David Cameron denies 'war' with single parents over tax breaks

David Cameron denied being "at war" with single parents today as he faced questions over planned tax breaks for married couples.

The Tory leader was accused of "discrimination" as he delivered a speech to members of lone parent charity Gingerbread.



Mr Cameron insisted the Government could not remain "neutral" on the issue of stable family units, and had to send a "long-term signal".



"My view is that there is an importance of trying to say that commitment and relationships and marriage are good institutions. They are good things," he said. "We shouldn't be completely neutral about them as a society.



"I think the tax system and the benefits system as well as helping people in the here and now as it should, also does need to think about what other long-term signals that we are sending out as a society.



"We should be sending long-term signals that are about commitment and the things that encourage commitment. It doesn't disadvantage other people, it's just saying that this is a good institution that society should recognise in such a way."



However, Mr Cameron also stressed that a Conservative Government would not ignore the difficulties single parents faced.



"Lone parents will not be on their own under a Conservative Government," he said. "There is not and never will be a war on single parents."



Apart from defending his party's proposals for tax allowances to be transferable between married couples, Mr Cameron warned that society was ignoring the role of extended families.

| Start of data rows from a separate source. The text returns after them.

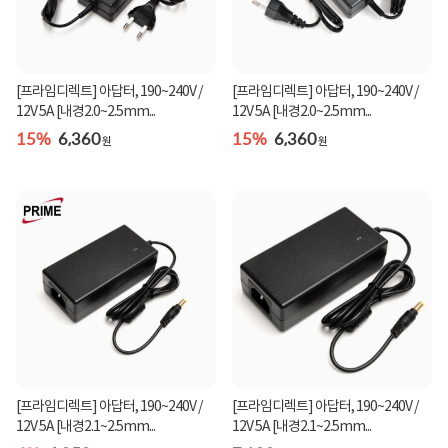
[프라임디렉트] 아답터, 190~240V /
[프라임디렉트] 아답터, 190~240V /
12V 5A [내경2.0~2.5mm...
12V 5A [내경2.0~2.5mm...
15%
6,360
15%
6,360
원
원
[프라임디렉트] 아답터, 190~240V /
[프라임디렉트] 아답터, 190~240V /
12V 5A [내경2.1~2.5mm...
12V 5A [내경2.1~2.5mm...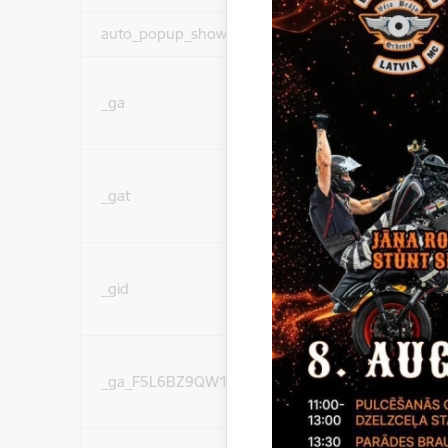
auto_popup_showed
Nepieciešams
Statistikas sīkdatnes (
_ga
lai uzlabotu vietnes d
pakalpojumus)
Statistikas sīkdatnes (
_gat
lai uzlabotu vietnes d
pakalpojumus)
Statistikas sīkdatnes (
_gid
lai uzlabotu vietnes d
pakalpojumus)
Statistikas sīkdatnes (
_ga_F5L6BZ9QW1
lai uzlabotu vietnes d
pakalpojumus)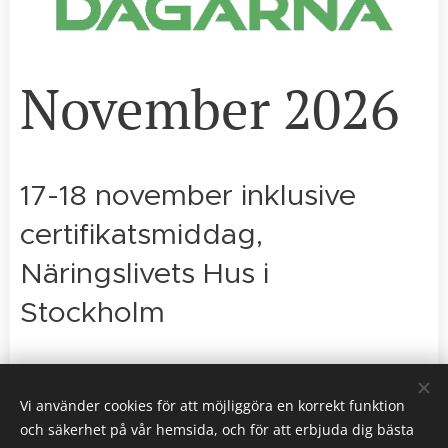
November 2026
17-18 november inklusive
certifikatsmiddag,
Näringslivets Hus i
Stockholm
Vi använder cookies för att möjliggöra en korrekt funktion
och säkerhet på vår hemsida, och för att erbjuda dig bästa
Riksorganisationen Svenskt Underhåll, Gustavslundsvägen 143,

He said houses and flats were often being built too small for people to enjoy a family meal, or for grandparents to stay if necessary.

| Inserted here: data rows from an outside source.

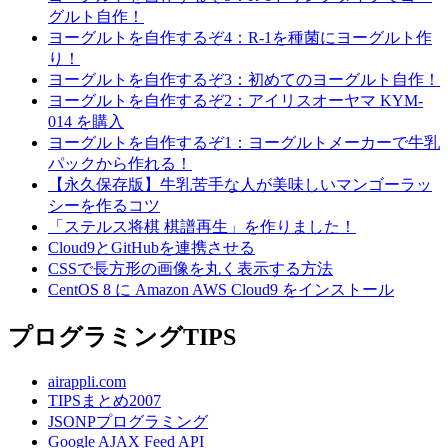
グルト自作！
ヨーグルトを自作するぞ4：R-1を種菌にヨーグルト作
り！
ヨーグルトを自作するぞ3：初めてのヨーグルト自作！
ヨーグルトを自作するぞ2：アイリスオーヤマ KYM-
014 を購入
ヨーグルトを自作するぞ1：ヨーグルトメーカーで牛乳
パックから作れる！
【永久保存版】牛乳苦手な人が美味しいマンゴーラッ
シーを作るコツ
「ステルス将棋 棋譜再生」を作りました！
Cloud9とGitHubを連携させる
CSSで長方形の画像を丸く表示する方法
CentOS 8 に Amazon AWS Cloud9 をインストール
プログラミングTIPS
airappli.com
TIPSまとめ2007
JSONPプログラミング
Google AJAX Feed API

There had been reports that Mr Cameron's aides requested that media access to the event be restricted for fear that he would get a rough ride.

After his speech, one woman single parent demanded: "You talk about tax and that you are looking at providing tax cuts for married couples.

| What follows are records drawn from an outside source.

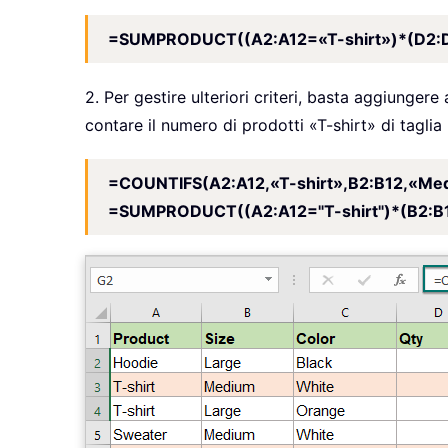
=SUMPRODUCT((A2:A12=«T-shirt»)*(D2:
2. Per gestire ulteriori criteri, basta aggiunge
contare il numero di prodotti «T-shirt» di taglia
=COUNTIFS(A2:A12,«T-shirt»,B2:B12,«Me
=SUMPRODUCT((A2:A12="T-shirt")*(B2:B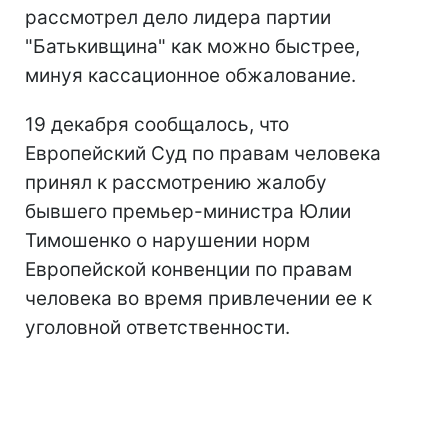
рассмотрел дело лидера партии
"Батькивщина" как можно быстрее,
минуя кассационное обжалование.
19 декабря сообщалось, что
Европейский Суд по правам человека
принял к рассмотрению жалобу
бывшего премьер-министра Юлии
Тимошенко о нарушении норм
Европейской конвенции по правам
человека во время привлечении ее к
уголовной ответственности.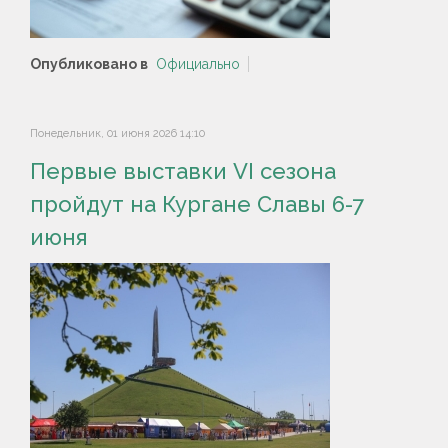
Опубликовано в
Официально
Понедельник, 01 июня 2026 14:10
Первые выставки VI сезона
пройдут на Кургане Славы 6-7
июня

"Do you not think that is discrimination against someone who pays their tax bill every month, and someone who is going to find that my friend down the road who has managed to find Mr Right gets away with paying less tax than I do, just because I am raising my children by myself?



"Also don't you think that's perpetuating the stereotype that actually a married couple is better than a single family?"



Another woman was greeted with applause when she warned that politicians were reinforcing false stereotypes about single parent families.



"What is the Conservative Party going to do to help organisations like Gingerbread to help smash down the images and stereotypes that we have of lone parents?"



Mr Cameron replied: "I think we all have a role in trying to make sure that we portray things in a more reasonable way and a less black and white way."







Gingerbread chief executive Fiona Weir said: "While we welcome his strong message about stigmatising, we would like to see them reflect that through policies.

"He risks making single parents feel like second-class families."







Financial Secretary to the Treasury Stephen Timms accused the Tories of being in an "utter mess" over marriage tax breaks.



"He (Mr Cameron) says he's deadly serious about marriage and intends to spend billions on a tax giveaway to wealthier married couples.



"Then he tries to deny to an organisation of single mums that he intends in any way to discriminate against them.



"The truth is, his marriage tax allowance is unfair and unfunded - it would cost £5 billion and give 13 times as much to those at the top than those at the bottom."